As I'm using a lot more VLANs these days on my Proxmox server which hosts Openwrt, and the fact that I'm planning for future 10Gb or more home networks, I'm really looking to get to the root of the performance issue.

What I understand is most modern NICs are built with hardware accelerated VLAN tagging, i.e. VLAN offload, and I'm certainly NOT having any issues with my x86 hardware, why did that issue happen with the R7800 in the first place, since with no doubt R7800 does use VLAN and a managed switch to offer its five ports? Is this the same kind of performance penalty as software NAT?

I'm hoping with this question answered I'll be able to make plans for my next level home network, I know and have used a managed switch to offload the tagging process, but it'll be more helpful to learn about the knowledge behind. Thanks.

Are you measuring inter-VLAN routing throughput between different subnets - or the throughput of a single VLAN between two different switch ports (one tagged, one untagged)?

I personally do not see anything like this limit on my very similar nbg6817, all LAN clients connecting via a single trunk port on my router to a managed switch and diverisifying from there (and even my WAN speed exceeds 80 MBit/s by a multitude, so I would notice).

1 Like

Thank you for bringing that up, I'm also looking for more probable causes.

When I had that issue with R7800, I was doing a hybrid port with one of the "LAN" ports, using "unmanaged" as the protocol to bridge the untagged and tagged interfaces to two SSIDs, of course when accessing wirelessly I thought the 80MB/s ceiling was just due to the wireless capabilities. And then one day I accessed from another LAN port that's untagged, hitting the same limit, the whole time I was just using the r7800 as a managed switch without getting into Layer 3 territory I think, which led me to think there's some deficit in the process.

Whether that data ever flew through the switched port to the CPU and back, or was dealt with inside the managed switch never reaching the CPU I don't know, probably the former as there was some high CPU load.
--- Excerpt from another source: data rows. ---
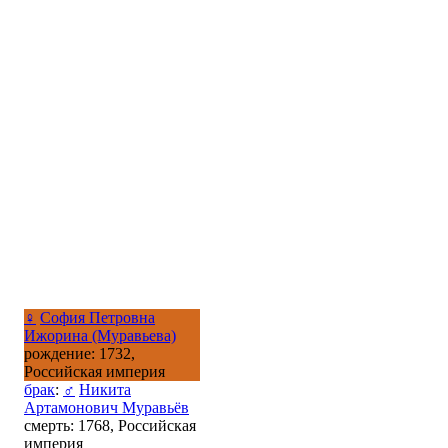
♀
София Петровна
Ижорина (Муравьева)
рождение: 1732,
Российская империя
брак
:
♂
Никита
Артамонович Муравьёв
смерть: 1768, Российская
империя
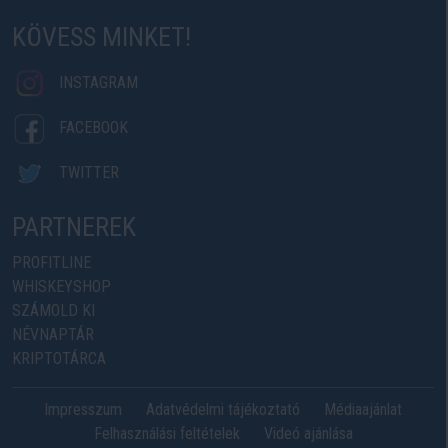
KÖVESS MINKET!
INSTAGRAM
FACEBOOK
TWITTER
PARTNEREK
PROFITLINE
WHISKEYSHOP
SZÁMOLD KI
NÉVNAPTÁR
KRIPTOTÁRCA
Impresszum
Adatvédelmi tájékoztató
Médiaajánlat
Felhasználási feltételek
Videó ajánlása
But I do hope to also get your opinion on the other matter, cross subnet routing. I do use multiple subnets and the CPU in my x86 machine is fully capable of routing at least 10Gbps I think, but it does raise the CPU usage when doing cross subnet traffic as I've noticed. What would be a more proper way to handle a future whole home 10Gb or more cross subnet routing? Is cross subnet routing itself causing the CPU usage or something else, is a Layer 3 switch the answer for that? Thank you.
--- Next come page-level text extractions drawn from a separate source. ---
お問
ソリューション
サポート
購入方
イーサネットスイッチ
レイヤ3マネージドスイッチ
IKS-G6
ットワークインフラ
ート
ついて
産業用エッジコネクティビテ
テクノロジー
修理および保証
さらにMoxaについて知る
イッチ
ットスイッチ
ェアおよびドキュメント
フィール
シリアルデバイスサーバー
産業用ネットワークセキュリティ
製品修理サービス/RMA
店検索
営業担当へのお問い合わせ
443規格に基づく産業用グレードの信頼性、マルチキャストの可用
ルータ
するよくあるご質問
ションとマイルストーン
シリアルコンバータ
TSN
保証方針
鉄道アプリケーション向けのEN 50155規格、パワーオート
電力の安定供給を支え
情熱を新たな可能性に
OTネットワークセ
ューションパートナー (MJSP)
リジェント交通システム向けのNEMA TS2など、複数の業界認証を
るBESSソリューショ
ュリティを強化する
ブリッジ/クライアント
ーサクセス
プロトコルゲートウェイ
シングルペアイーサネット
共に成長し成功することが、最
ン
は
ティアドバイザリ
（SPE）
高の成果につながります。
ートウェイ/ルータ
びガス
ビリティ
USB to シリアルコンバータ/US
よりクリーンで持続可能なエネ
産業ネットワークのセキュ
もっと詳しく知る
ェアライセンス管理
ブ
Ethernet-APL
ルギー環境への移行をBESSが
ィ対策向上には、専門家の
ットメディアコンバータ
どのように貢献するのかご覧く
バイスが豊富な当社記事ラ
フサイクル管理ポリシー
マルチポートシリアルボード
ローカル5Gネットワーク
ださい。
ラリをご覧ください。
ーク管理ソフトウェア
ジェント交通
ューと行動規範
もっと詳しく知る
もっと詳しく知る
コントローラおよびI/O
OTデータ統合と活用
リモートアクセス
In short @l3 switch yes... personally... I found the whole cisco 'core distribution edge' philosophy significantly helpful when it comes to understanding overall network design/performance...

you may wish to read some of their docs regarding this...

Just a quick search and I think it's similar to what I do with my Openwrt setup, albeit at different scale. I guess cost saving/performance/functionality can't be achieved all at once.

1 Like

what happens on small networks is all 3 get compressed into one... and it's more the 'logical philosophy' that is beneficial...

in particular tho' the 'core' gets compressed with 'distribution'... it is this distribution layer where all gains are to be had... (and what your question truly relates to)

That's really interesting to know, I'll do more reading into that solution, thank you!

1 Like

fundamentally this is true... what the above does is help you to isolate what-is-what and target the area that needs it...